August 12 – Wayne Melquist – Ospreys and Otters: More in common than just the “O” – Idaho Department of Fish and Game (ret.)
WAYNE MELQUIST retired from full-time work in 2007 as a Research Associate Professor at the University of Idaho, Moscow, a position he held since retiring in January 2003 from the Idaho Department of Fish and Game. Wayne studied ospreys in northern Idaho for his M.S. degree in Zoology (1974) and river otters in central Idaho for his Ph.D. in wildlife resources (1981), both from the University of Idaho. In the early 1980’s, Wayne conducted surveys in Central and South America on multiple species of spotted cats and otters. During his 18 years with Fish and Game, Wayne was the State Nongame Wildlife Manager (responsible for the nongame, endangered, and watchable wildlife programs), State Furbearer Program and Federal Assistance Program coordinator, and Acting Wildlife Bureau Chief when he retired. Since 2004, he has worked with the South Dakota Game, Fish & Parks Department, first on an osprey translocation and restoration project (2004-2010), and more recently on river otters.

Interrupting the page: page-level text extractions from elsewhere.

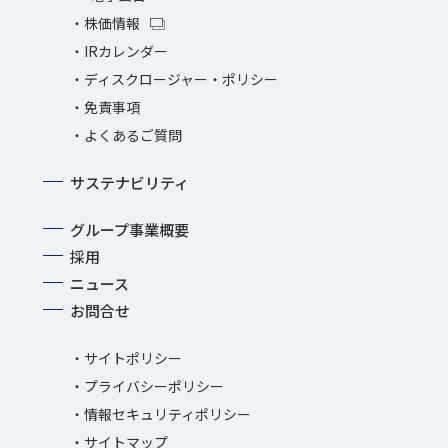
株価情報
IRカレンダー
ディスクロージャー・ポリシー
免責事項
よくあるご質問
サステナビリティ
グループ事業概要
採用
ニュース
お問合せ
サイトポリシー
プライバシーポリシー
情報セキュリティポリシー
サイトマップ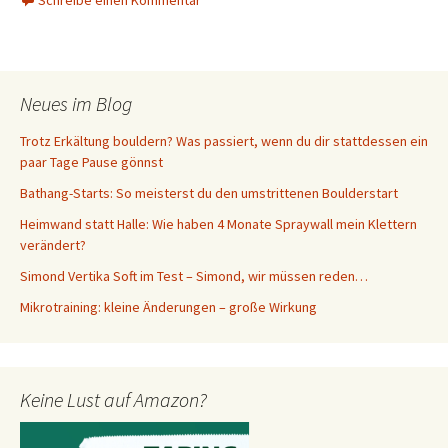
Schreibe einen Kommentar
Neues im Blog
Trotz Erkältung bouldern? Was passiert, wenn du dir stattdessen ein
paar Tage Pause gönnst
Bathang-Starts: So meisterst du den umstrittenen Boulderstart
Heimwand statt Halle: Wie haben 4 Monate Spraywall mein Klettern
verändert?
Simond Vertika Soft im Test – Simond, wir müssen reden…
Mikrotraining: kleine Änderungen – große Wirkung
Keine Lust auf Amazon?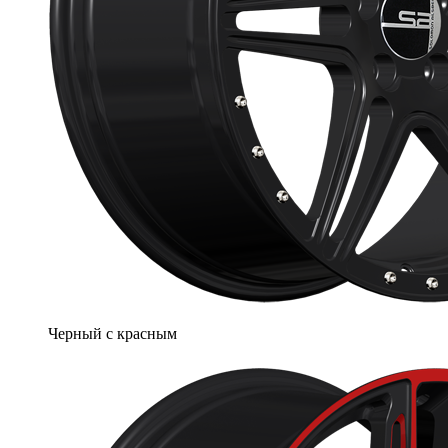
Черный с красным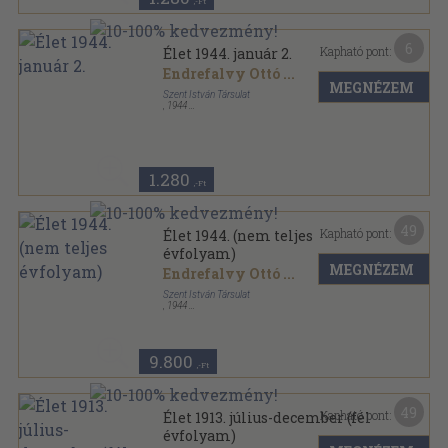
,-Ft
6
Kapható pont:
Élet 1944. január 2.
Endrefalvy Ottó
...
MEGNÉZEM
Szent István Társulat
,
1944
Tűzött kötés
,
20
oldal
Élet sorozat
1.280
,-Ft
49
Kapható pont:
Élet 1944. (nem teljes
évfolyam)
MEGNÉZEM
Endrefalvy Ottó
...
Szent István Társulat
,
1944
Könyvkötői vászonkötés
,
520
oldal
Élet sorozat
9.800
,-Ft
49
Kapható pont:
Élet 1913. július-december (fél
évfolyam)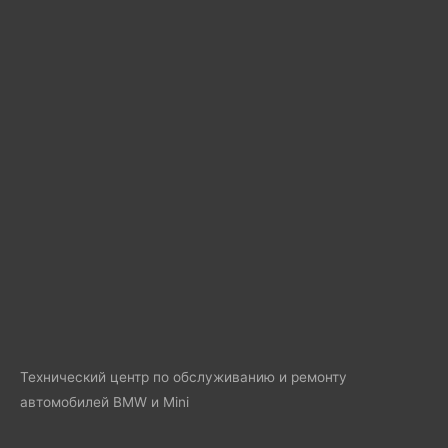
Технический центр по обслуживанию и ремонту
автомобилей BMW и Mini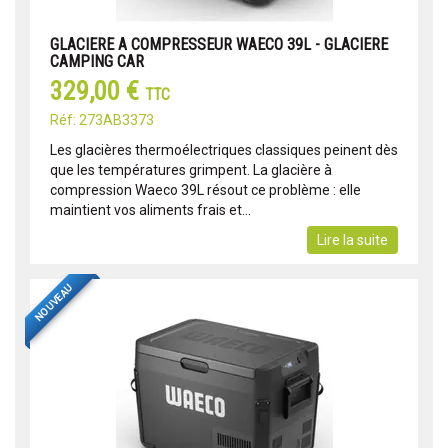
GLACIERE A COMPRESSEUR WAECO 39L - GLACIERE
CAMPING CAR
329,00 €
TTC
Réf: 273AB3373
Les glacières thermoélectriques classiques peinent dès
que les températures grimpent. La glacière à
compression Waeco 39L résout ce problème : elle
maintient vos aliments frais et...
Lire la suite
NOUVEAU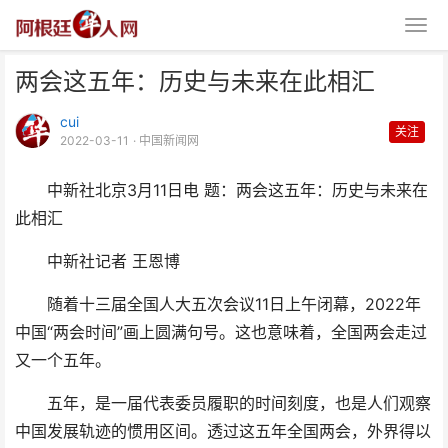
两会这五年：历史与未来在此相汇
cui
关注
2022-03-11
· 中国新闻网
中新社北京3月11日电 题：两会这五年：历史与未来在
此相汇
两会这五年：历史与未来在此相汇
中新社记者 王恩博
随着十三届全国人大五次会议11日上午闭幕，2022年
中国“两会时间”画上圆满句号。这也意味着，全国两会走过
又一个五年。
五年，是一届代表委员履职的时间刻度，也是人们观察
中国发展轨迹的惯用区间。透过这五年全国两会，外界得以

August 19 – Greg Schoby – Bull Trout Life History, Migration Patterns, and Status in the Upper Salmon River Basin – Idaho Department of Fish and Game, Salmon
GREG SCHOBY is the Regional Fisheries Manager for the Idaho Department of Fish and Game’s Salmon Region. Greg received his Master of Science degree in Biology from Idaho State University in 2006, examining the migration patterns, home range, and foraging ecology of Bull Trout and Westslope Cutthroat Trout in the Upper Salmon River Basin. After completing his Masters, Greg worked on fisheries habitat restoration in the Lemhi River for IDFG, then worked as a fisheries research biologist at IDFG’s Bayview Research Station on Lake Pend Oreille, studying interactions between Lake Trout, Bull Trout, Rainbow Trout and Kokanee Salmon. After two years of large lake research, Greg spent 5 years as a regional fisheries biologist in IDFG’s Upper Snake Region, working on the renowned trout fisheries of the area, such as the Henry’s Fork and South Fork Snake Rivers, Henrys Lake, and the Big Lost River. In the fall of 2013, Greg returned to the Upper Salmon Basin as IDFG’s Regional Fisheries Manager for the Salmon Region.

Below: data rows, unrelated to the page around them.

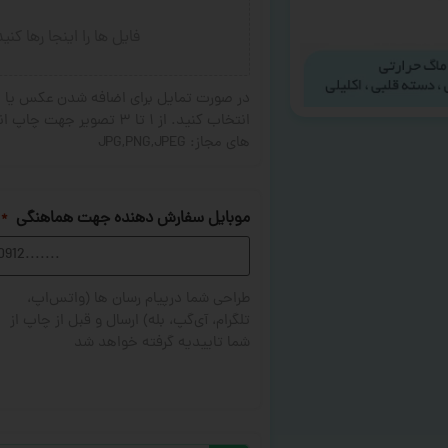
فایل ها را اینجا رها کنی
در صورت تمایل برای اضافه شدن عکس یا ج
های مجاز: JPG,PNG,JPEG
موبایل سفارش دهنده جهت هماهنگی
*
طراحی شما درپیام رسان ها (واتس‌اپ،
تلگرام، آی‌گپ، بله) ارسال و قبل از چاپ از
شما تاییدیه گرفته خواهد شد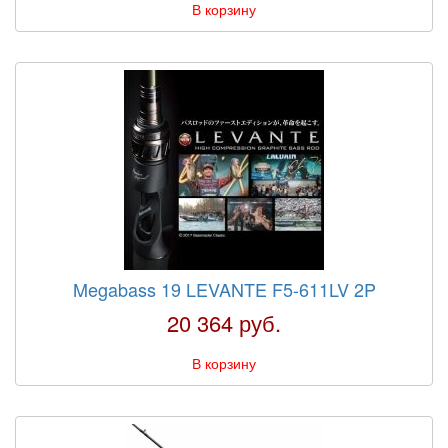
В корзину
Megabass 19 LEVANTE F5-611LV 2P
20 364 руб.
В корзину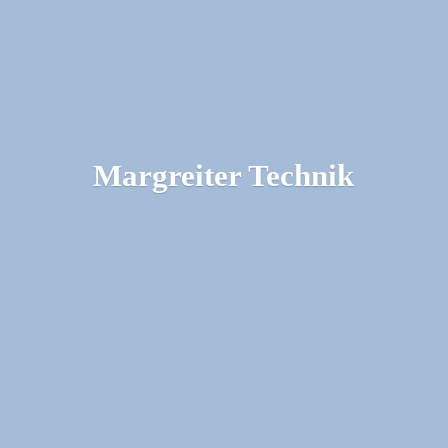
Margreiter Technik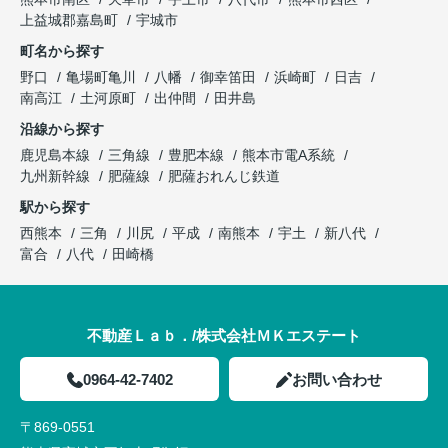
上益城郡嘉島町
宇城市
町名から探す
野口
亀場町亀川
八幡
御幸笛田
浜崎町
日吉
南高江
土河原町
出仲間
田井島
沿線から探す
鹿児島本線
三角線
豊肥本線
熊本市電A系統
九州新幹線
肥薩線
肥薩おれんじ鉄道
駅から探す
西熊本
三角
川尻
平成
南熊本
宇土
新八代
富合
八代
田崎橋
不動産Ｌａｂ．/株式会社ＭＫエステート
0964-42-7402
お問い合わせ
〒869-0551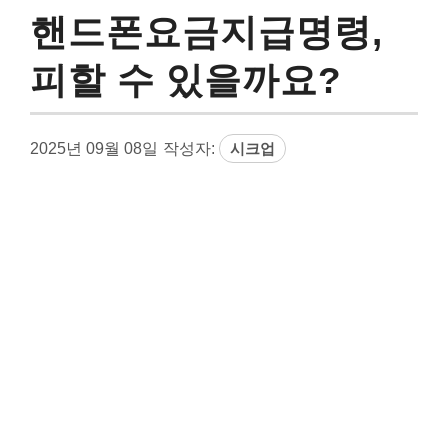
핸드폰요금지급명령,
피할 수 있을까요?
2025년 09월 08일
작성자:
시크업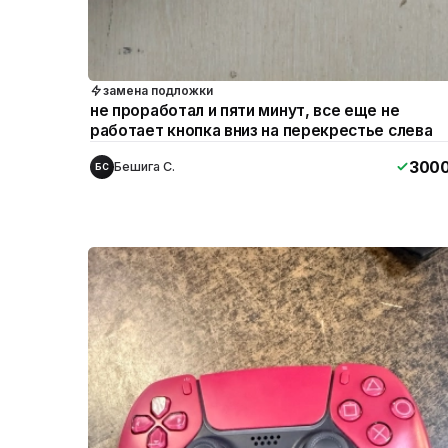
замена подложки
не проработал и пяти минут, все еще не
работает кнопка вниз на перекрестье слева
300
Бешига С.
БС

August 26 – Bruce Reichert – Idaho Headwaters – Idaho Public Television, host and executive producer of Outdoor Idaho
BRUCE REICHERT is best known as the host and one of the producers of Outdoor Idaho, an Idaho Public Television program that profiles the people and places that make Idaho interesting, it is one of the most honored series in the Idaho and the Northwest, having won hundreds of state, regional, and national awards, including regional Emmys and several Edward R Murrow awards for public affairs reporting.
He knows about the charms and difficulties of rural living, having built a log cabin in the mountains outside Idaho City. He has served as president of the Idaho City Historical Foundation; helped start the Idaho City Arts Festival and the town’s community theatre; he taught school, was the editor of Idaho’s oldest newspaper, The Idaho World, and tended bar at O’Leary’s Saloon.

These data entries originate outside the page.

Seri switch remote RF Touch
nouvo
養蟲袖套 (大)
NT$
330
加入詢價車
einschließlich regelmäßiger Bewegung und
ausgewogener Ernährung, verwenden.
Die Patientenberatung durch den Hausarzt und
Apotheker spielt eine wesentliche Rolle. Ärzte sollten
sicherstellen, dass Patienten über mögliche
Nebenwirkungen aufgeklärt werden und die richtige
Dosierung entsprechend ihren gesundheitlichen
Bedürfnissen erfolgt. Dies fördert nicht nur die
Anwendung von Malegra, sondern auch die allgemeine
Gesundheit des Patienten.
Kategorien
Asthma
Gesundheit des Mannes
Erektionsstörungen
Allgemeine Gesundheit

Bruce will introduce and show Idaho Headwaters, which pays tribute to the hundreds of miles of small streams that transport water from the upper reaches of the watershed to the main part of a river. Headwaters help determine the character of major rivers, like the Snake, the Salmon, the Selway, the Boise, the Owyhee, the St. Joe; and in turn those rivers help define Idaho and the West.